Necessary Condition Analysis: Type I Error, Power, and Over-Interpretation of Test Results. A Reply to a Comment on NCA. Commentary: Predicting the Significance of Necessity

Dul, Jan; van der Laan, Erwin; Kuik, Roelof; Karwowski, Maciej

doi:10.3389/fpsyg.2019.01493

GENERAL COMMENTARY article

Front. Psychol., 24 July 2019

Sec. Quantitative Psychology and Measurement

Volume 10 - 2019 | https://doi.org/10.3389/fpsyg.2019.01493

Necessary Condition Analysis: Type I Error, Power, and Over-Interpretation of Test Results. A Reply to a Comment on NCA. Commentary: Predicting the Significance of Necessity

This article is a commentary on:

Predicting the Significance of Necessity
1. Read original article

Jan Dul¹^*

Erwin van der Laan¹^†

Roelof Kuik¹

Maciej Karwowski²

¹Rotterdam School of Management, Erasmus University, Rotterdam, Netherlands
²Department of Historical and Educational Sciences, Institute of Psychology, University of Wrocław, Wrocław, Poland

A Commentary On
Predicting the Significance of Necessity

by Sorjonen, K., and Melin, B. (2019). Front. Psychol. 10:283. doi: 10.3389/fpsyg.2019.00283

We reply to Sorjonen and Melin (2019) article “Predicting the significance of necessity” that is a comment on a recently proposed statistical test for Necessary Condition Analysis (Dul et al., in press). Necessary Condition Analysis (NCA) is a method that draws a ceiling line on top of the data in an XY scatter plot (Dul, 2016). This line represents the level of X that is necessary but not sufficient for a given level of Y¹. The empty space above the line is the necessity effect size. The statistical test for NCA is a null hypothesis test that detects the randomness of the empty space. It is a permutation test² that produces an estimate of the p-value and “…is intended to answer the question: ‘Can the observed effect size be the result of random chance?' by responding: ‘Yes, but with probability smaller than p.”' (Dul et al., in press, p. 2). Dul et al. (in press) show by simulations and by referring to a mathematical proof that the test is valid for identifying randomness, hence for helping researchers to avoid type I error (rejecting the null hypothesis when the null is true).

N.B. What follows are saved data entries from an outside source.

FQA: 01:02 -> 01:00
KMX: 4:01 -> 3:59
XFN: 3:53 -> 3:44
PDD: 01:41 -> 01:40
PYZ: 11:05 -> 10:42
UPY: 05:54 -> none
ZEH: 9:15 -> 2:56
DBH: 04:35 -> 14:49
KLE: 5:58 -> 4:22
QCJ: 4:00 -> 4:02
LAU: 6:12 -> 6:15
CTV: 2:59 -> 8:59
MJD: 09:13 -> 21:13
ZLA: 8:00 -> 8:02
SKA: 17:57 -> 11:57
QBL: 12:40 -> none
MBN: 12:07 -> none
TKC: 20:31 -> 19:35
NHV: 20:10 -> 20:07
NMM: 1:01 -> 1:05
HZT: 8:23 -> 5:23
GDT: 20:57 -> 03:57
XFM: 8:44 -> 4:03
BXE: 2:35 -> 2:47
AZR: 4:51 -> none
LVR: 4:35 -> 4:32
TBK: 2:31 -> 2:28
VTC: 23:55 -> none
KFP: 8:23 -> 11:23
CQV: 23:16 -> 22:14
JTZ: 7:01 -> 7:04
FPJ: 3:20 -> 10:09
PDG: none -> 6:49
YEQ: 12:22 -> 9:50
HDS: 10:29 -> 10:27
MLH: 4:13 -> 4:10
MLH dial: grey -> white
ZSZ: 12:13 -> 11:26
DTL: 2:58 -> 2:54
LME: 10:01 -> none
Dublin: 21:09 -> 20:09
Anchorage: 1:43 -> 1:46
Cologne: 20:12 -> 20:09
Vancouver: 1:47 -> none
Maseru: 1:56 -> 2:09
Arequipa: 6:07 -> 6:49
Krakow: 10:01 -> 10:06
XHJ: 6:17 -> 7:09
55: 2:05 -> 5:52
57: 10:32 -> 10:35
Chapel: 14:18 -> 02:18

Sorjonen and Melin (2019) comment on this test aims to give “indications of the power of the method as well as risk for type 1-errors.” (Sorjonen and Melin, 2019, p. 2). They use simulations with different true alternative hypotheses: H1 when there is a necessity effect (upper left corner is empty), H2 when there is a necessity effect and a sufficiency effect (the upper left corner is empty and the lower right corner is empty), and H3 when there is a sufficiency effect (lower right corner is empty). Inspection of the simulation results indeed shows (again) that when all effect sizes are zero (null is true) the test for NCA correctly identifies randomness. Sorjonen and Melin (2019) seem to acknowledge this quality of the test for NCA: “Without any true population sufficiency effect, NCA did not seem to result in more type 1-errors than expected, i.e., 5%” (p. 5), at least for the case that the necessity effect is also absent (ensuring that the null is true). The simulation results also show (for the first time) that the test has high power (rejecting the null when the alternative is true): When an alternative is true the test correctly identifies non-randomness. Hence, the simulations show that the statistical test for NCA is not only valid regarding type I error but has also high power.

However, when Sorjonen and Melin (2019) discuss on the simulation results they deviate from statistical definitions of power and type I error and make an over-interpretation of test results of a null hypothesis test. In their discussion of the power, they use necessity as the only alternative hypothesis (H1). But the test also rejects, and should reject, the null when the other alternatives are true (H2 and H3). Sorjonen and Melin (2019) do not mention this as also an indication of the power of the test. Instead they call the latter result a “type I error.” For example, they state (p. 3) that “while sample size had no effect on the probability to get a significant observed necessity effect, i.e., the risk for type 1-error, this risk increased with increased true population sufficiency effect.” This interpretation of “type I error” does not correspond to the definition in statistics, which is only defined when the null is true, not when an alternative is true. It is a common misunderstanding to interpret a rejection of the null hypothesis as the acceptance of a specific alternative hypothesis, in this case necessity. This misinterpretation is formulated by Szucs and Ioannidis (2017, p. 8) as follows: “A widespread misconception … is that rejecting H0 allows for accepting a specific H1.…This is what most practicing researchers do in practice when they reject H0 and argue for their specific H1 in turn” [emphasis in the original]. Also Sorjonen and Melin (2019) comment on the statistical test for NCA focuses on this incorrect over-interpretation of test results. When referring to the high power of NCA's test, they state: “Of course, this apparent high power of NCA could be seen as a positive characteristic. However, one might also become a bit worried by the ease with which people wanting to claim that X is a necessary condition for Y can overcome the obstacle of significance.” In this worry, they assume that people make the same incorrect over-interpretation of having a significant (small p-value) necessity result, whereas they truly have found a significant non-random result.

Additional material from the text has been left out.